Quick highlights in 30 seconds — basically, it’s books, TV, travel writing, voice work, and lots of side projects:
- author of The International Bank of Bob (Bloomsbury, 2013), the book on Kiva and microfinance that you might notice subtly placed somewhere on this site
- so far, I’ve helped finance the loans of more than 9000 Kiva clients in 80 countries, with a repayment rate of nearly 99 percent; fans of the book, calling themselves the Friends of Bob Harris lending team, have made more than 200,000 loans totaling nearly $7 million.
- Invited speaker at Google (video below), Visa, Citi, the European Parliament, a panel at the US Department of State, dozens of colleges, tech conferences, and even a Yale Master’s Tea (2006-present).
- freelance travel writer, Travel+Leisure (2010), Forbes Traveler (2008-09), others, 76 countries visited, including four round-the-world trips (2004-present)
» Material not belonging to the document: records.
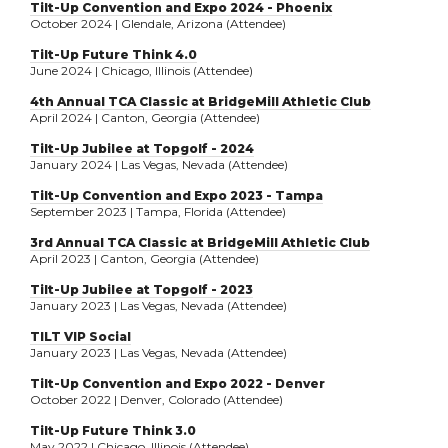
Tilt-Up Convention and Expo 2024 - Phoenix
October 2024 | Glendale, Arizona (Attendee)
Tilt-Up Future Think 4.0
June 2024 | Chicago, Illinois (Attendee)
4th Annual TCA Classic at BridgeMill Athletic Club
April 2024 | Canton, Georgia (Attendee)
Tilt-Up Jubilee at Topgolf - 2024
January 2024 | Las Vegas, Nevada (Attendee)
Tilt-Up Convention and Expo 2023 - Tampa
September 2023 | Tampa, Florida (Attendee)
3rd Annual TCA Classic at BridgeMill Athletic Club
April 2023 | Canton, Georgia (Attendee)
Tilt-Up Jubilee at Topgolf - 2023
January 2023 | Las Vegas, Nevada (Attendee)
TILT VIP Social
January 2023 | Las Vegas, Nevada (Attendee)
Tilt-Up Convention and Expo 2022 - Denver
October 2022 | Denver, Colorado (Attendee)
Tilt-Up Future Think 3.0
May 2022 | Chicago, Illinois (Attendee)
- author of three other books, including Who Hates Whom (Crown, 2007), a pocket guide to global conflict; Beyond Caprica (DK, 2010), a mock travel guide to the 12 colonies of the Caprica/Battlestar Galactica universe; and Prisoner of Trebekistan (Crown, 2006), a memoir of 13 Jeopardy! appearances
- co-host of the History Channel’s National History Bee (2012).
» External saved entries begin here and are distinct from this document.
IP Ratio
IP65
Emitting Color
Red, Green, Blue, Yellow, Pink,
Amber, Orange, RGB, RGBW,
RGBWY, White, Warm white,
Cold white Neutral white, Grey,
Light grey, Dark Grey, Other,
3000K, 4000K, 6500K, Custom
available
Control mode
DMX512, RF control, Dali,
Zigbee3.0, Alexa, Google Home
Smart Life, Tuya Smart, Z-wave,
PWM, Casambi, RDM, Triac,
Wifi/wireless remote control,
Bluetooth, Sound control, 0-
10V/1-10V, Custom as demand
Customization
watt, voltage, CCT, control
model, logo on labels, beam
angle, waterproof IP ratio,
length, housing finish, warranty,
- writer for CSI: Crime Scene Investigation (CBS, 2002-03), freelance writer, Bones (Fox, 2009)
- former asesor de producción for El Pantera, Mexico’s top original action series (Televisa, 2007-08)
- voice actor, numerous TV, film, online, and audiobook projects
- one-off puzzle maker for the New York Times op-ed section (2009)
- former AP award-winning nationally syndicated radio commentator (1997-2002)
- former on-camera presenter for the TLC series Mostly True Stories: Urban Legends Revealed (2003-04)
- winner of over $350,000 in cash and prizes on Jeopardy! and several other quiz shows (1997, 1998, 2000, 2005, 2014)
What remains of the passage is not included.